Sur le plan extérieur, parmi nos voisins limitrophes, le Sénégal était le seul allié du pays, l’Algérie limitrophes, le Sénégal était le seul allié du pays, l’Algérie
n’ayant pas encore obtenu son indépendance.
Avec le reste des voisins, les relations n’étaient pas à leur meilleur niveau.
Dans le monde arabe, à part la Tunisie, tous les autres pays étaient opposés à notre indépendance.
Et malgré cela, l’optimisme régnait chez les Mauritaniens.

Q U E S T I O N :
Entreteniez vous des relations avec les autres étudiants africains?
M. Mohamed Said Ould Hamody: En fait, j’étais au Collège en ce temps, mais l’Union Nationale des Etudiants Mauritaniens (UNEM) entretenait des relations
avec les associations des étudiants et des jeunes d’Algérie, de Tunisie et du
Maroc et avec l’UGEAO (Union générale des Etudiants de l’Afrique
de l’Ouest) à Dakar et, en France, avec la FEANF (fédération des étudiants
de l’Afrique Noire en France).

QUESTION: Vos discussions portaient-elles sur la fatalité de l’indépendance?
M. Mohamed Said Ould Hamody: En réalité, la doléance première
chez les étudiants et les jeunes de tous les pays du monde et en particulier
de ceux de l’Afrique était le départ des colons et l’accession de leurs pays à l’indépendance. Cette situation était favorisée par le sommet de Bandoeng en 1954 où, Nasser, Tito et Nehru se sont imposés en leaders des pays du Tiers monde, par la guerre anti-coloniale en Indochine française qui fût une catastrophe pour la colonisation française, par l’évacuation coloniale britannique de plusieurs pays, l’insurrection qui régnait au Sud du Yémen et
en Algérie, les affrontements entre les Marocains et les Tunisiens avec les
colonisateurs, puis la libération des deux pays, l’indépendance du Ghana
de NKrumah, puis de la Guinée de Sékou Touré.
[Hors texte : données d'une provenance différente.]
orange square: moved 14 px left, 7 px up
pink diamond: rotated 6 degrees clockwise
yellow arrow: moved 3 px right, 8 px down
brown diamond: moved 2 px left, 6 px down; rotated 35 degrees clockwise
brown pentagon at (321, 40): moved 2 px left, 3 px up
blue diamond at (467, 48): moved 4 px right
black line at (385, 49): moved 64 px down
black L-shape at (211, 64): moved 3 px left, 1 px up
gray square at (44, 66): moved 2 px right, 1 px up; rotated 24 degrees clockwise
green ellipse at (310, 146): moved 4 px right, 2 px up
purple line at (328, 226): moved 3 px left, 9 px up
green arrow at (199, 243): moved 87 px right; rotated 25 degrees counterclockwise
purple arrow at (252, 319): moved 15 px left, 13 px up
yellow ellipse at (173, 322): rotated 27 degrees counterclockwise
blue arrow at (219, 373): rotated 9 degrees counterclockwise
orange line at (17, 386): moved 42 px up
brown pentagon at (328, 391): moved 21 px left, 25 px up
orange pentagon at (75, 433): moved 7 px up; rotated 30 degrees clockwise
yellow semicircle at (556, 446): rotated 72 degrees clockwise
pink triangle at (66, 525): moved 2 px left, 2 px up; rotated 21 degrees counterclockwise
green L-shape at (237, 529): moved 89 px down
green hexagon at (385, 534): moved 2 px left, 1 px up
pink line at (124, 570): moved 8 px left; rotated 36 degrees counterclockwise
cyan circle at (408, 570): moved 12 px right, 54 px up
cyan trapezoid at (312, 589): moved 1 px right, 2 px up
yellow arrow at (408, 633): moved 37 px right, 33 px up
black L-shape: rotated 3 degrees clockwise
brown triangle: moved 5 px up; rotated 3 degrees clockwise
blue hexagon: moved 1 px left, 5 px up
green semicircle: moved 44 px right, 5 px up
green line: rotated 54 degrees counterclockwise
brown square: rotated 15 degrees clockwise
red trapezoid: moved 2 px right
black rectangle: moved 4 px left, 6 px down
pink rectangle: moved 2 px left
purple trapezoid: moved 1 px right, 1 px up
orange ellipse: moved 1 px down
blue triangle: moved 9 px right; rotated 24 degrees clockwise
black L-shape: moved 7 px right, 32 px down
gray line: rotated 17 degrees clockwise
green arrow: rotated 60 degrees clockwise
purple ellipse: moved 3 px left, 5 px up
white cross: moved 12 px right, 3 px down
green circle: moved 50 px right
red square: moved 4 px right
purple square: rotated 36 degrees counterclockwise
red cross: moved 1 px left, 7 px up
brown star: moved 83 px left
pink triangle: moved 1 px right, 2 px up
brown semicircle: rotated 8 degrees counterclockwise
Tout ceci constituait les
prémisses et l’espoir d’une libération prochaine que nourrissaient les mémorables émissions de « Sawt el Arab » à partir du Caire; Radio-Tanger et Radio Rabat avec des émissions qui ciblaient la Mauritanie.

QUESTION: La Mauritanie pouvait-elle assurer son autonomie?
M. Mohamed Said Ould Hamody: Les Mauritaniens possédaient des atouts incontestables. Ainsi, les populations des cheptels (ovins, caprins, bovins et camélidés) se suffisaient pour leur auto-consommation et leurs échanges; de même, les agriculteurs: dattes, blé, orge, mil, etc.
Et le pays n’avait pas encore connu la terrible sécheresse des années soixante-dix. Aussi, l’autosuffisance alimentaire était quasi assurée. Le seul déficit concernait certains produits d’importation (cotonnades, éclairage et de menus fretins). Et les appétits et exigences étaient si réduits !…C’est pourquoi les citoyens, intellectuels et autres s’intéressaient plutôt à la politique et ceux qui s’opposaient à l’indépendance avançaient l’hypothèse de la difficulté de mettre en place un Etat fiable et indépendant. Mais peu de gens s’occupaient
de l’aspect économique, peu préoccupant en réalité et bien frugal. Les
têtes étaient surtout politiques… et religieuses…

QUESTION: Quels étaient les obstacles majeurs pour l’administration
à l’indépendance?
M. Mohamed Said Ould Hamody: Parmi les obstacles auxquels faisait face l’administration à l’indépendance, nous pouvons citer l’absence d’infrastructures de base, car les Français n’ont rien laissé, pas de routes, pas d’aéroports (sauf un petit aéroport à Nouakchott et deux autres à Atar et Nouadhibou) et
quelques « terrains d’aviation éparpillés », et un unique port de pêche (à Nouadhibou).
L’administration a, certes, profité de l’expérience au cours de la période
coloniale, mais il existait de réels problèmes politiques comme l’absence
de libertés, l’existence d’un seul parti politique, d’un seuil président, d’un seul gouvernement, d’un seul courant de pensée…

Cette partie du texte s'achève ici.